Jorge Milanes Despaigne
Upon my return to Havana from vacation, I went to the forum “Libro a la Carta,” lead by the journalist and literary critic Fernando Rodriguez Sosa, who usually invites an author to comment on their books.
On this occasion he had as his guest the playwright, Doctor Honoris Causa of the Superior Institute of Art of Havana, Cuban ethnographer and Africanist researcher Rogelio Martinez Fure.
At 3:30 in the afternoon he entered the building — slowly, silently — helped by someone who guided him to a sofa, where he had to sit until the dialogue began.
There were several us already there as more people continued to file in to be present on this honored occasion.

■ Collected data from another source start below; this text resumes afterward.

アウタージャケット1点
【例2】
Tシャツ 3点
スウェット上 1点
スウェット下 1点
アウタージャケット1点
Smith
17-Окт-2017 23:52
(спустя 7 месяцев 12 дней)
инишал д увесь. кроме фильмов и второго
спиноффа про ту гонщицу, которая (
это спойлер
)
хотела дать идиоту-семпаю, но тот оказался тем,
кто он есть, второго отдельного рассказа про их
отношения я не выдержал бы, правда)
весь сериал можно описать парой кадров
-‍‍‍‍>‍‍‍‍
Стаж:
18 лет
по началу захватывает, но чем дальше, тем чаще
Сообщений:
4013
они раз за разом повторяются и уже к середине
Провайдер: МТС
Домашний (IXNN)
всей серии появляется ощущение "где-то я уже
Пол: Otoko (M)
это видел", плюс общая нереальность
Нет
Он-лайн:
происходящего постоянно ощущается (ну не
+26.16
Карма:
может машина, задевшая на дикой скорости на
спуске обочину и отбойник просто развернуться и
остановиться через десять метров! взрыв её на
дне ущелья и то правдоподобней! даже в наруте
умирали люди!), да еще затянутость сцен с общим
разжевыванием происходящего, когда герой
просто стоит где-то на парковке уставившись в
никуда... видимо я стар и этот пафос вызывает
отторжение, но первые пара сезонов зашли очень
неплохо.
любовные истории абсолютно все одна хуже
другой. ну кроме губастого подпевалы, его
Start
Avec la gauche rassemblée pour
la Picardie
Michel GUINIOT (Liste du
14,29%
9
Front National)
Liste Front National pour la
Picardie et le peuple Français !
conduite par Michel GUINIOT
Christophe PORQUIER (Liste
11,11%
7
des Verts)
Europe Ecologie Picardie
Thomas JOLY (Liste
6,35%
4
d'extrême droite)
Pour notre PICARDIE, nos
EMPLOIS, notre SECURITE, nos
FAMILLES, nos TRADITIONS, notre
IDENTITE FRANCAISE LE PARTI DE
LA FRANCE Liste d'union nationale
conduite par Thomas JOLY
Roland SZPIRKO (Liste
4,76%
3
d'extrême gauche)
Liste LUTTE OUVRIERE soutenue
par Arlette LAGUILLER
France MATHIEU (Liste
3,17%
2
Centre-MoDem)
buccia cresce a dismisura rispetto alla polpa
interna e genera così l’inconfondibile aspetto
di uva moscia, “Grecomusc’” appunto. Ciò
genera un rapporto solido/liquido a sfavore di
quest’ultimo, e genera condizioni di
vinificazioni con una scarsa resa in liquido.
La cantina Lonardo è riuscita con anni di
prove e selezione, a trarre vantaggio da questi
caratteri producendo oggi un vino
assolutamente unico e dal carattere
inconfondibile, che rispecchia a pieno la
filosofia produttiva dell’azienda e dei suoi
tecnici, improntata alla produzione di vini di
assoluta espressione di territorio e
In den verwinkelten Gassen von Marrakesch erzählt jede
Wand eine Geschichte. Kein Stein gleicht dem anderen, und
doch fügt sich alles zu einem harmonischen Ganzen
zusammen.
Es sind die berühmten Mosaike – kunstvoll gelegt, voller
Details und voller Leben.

It still wasn’t 4:00, so I was able to go up to Señor Martinez Fure and exchange a few words. Through his handshake alone I could perceive his impressive simplicity as well as his enormous spirituality.
When it struck 4:00, someone led him to a seat in front of the audience as everyone waited to hear from his own voice his poems, anecdotes or some other testimony of his trips around the world.
Rodriguez Sosa presented his guest, at which time the expert remained silent for several seconds … until in a perfectly modulated voice he began to speak about the emergence of Africa, humanity’s place of origin, the wealth of the continent, the immigration process and slave routes toward Europe, Asia and the Americas.
When asked about his poetry, he clarified that he had poor sight and had needed to learn works by heart.
He then became silent again. He took out a pen, began moving his head, approached the microphone and began the verses that were accompanied with soft taps on the table. For moments he would sing in a low voice in an African language. With the help of his pen he carried his rhythm through African codes.
At that moment he said to those present: “Thank you for putting up with me.” A big ovation was how those present thanked him, after having witnessed a spiritual journey to our roots.